Il serait cependant injuste de les associer à ces oiseaux de malheur. Un système informatique bien conçu et bien utilisé peut améliorer la productivité de l’entreprise qui s’en sert. Et ainsi sauver des emplois par une meilleure performance face aux concurrents.
Et puis, les pirates informatiques ne ralentissent pas leurs opérations en temps de récession.

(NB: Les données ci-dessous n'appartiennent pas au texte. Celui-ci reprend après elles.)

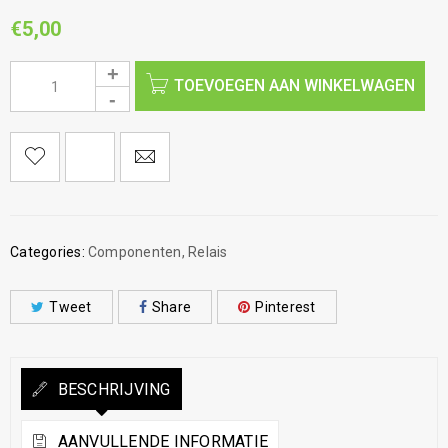
€
5,00
TOEVOEGEN AAN WINKELWAGEN
Categories:
Componenten
,
Relais
Tweet
Share
Pinterest
BESCHRIJVING
AANVULLENDE INFORMATIE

L’expertise des analystes informatiques en cette matière les élève pratiquement au rang de service essentiel.
Rôle
• Analyse les besoins informatiques des
entreprises et les conseille sur les systèmes d’information à implanter
• Conçoit et implante des systèmes informatisés
Salaire moyen : 65 373 $
Principaux types d’employeurs
• Municipalités, gouvernements provinciaux et fédéral
• Firmes d’experts-conseils en systèmes informatisés
• Établissements de soins de santé
• Institutions financières
• Compagnies d’assurance et autres grandes entreprises
Pour mieux comprendre…
• Un métier peut être à l’abri de la récession sans qu’il y ait nécessairement une très grande demande de main-d’œuvre dans le domaine (ou une grande capacité d’accueil dans les formations qui y sont reliées).
• Il ne s’agit pas d’un palmarès, mais d’une liste non exclusive de métiers et professions moins vulnérables aux sursauts économiques.
• 32 experts ont été mis à contribution pour constituer ce rapport : professeurs, économistes et représentants de divers organismes officiels (ordres professionnels, ministères, etc.).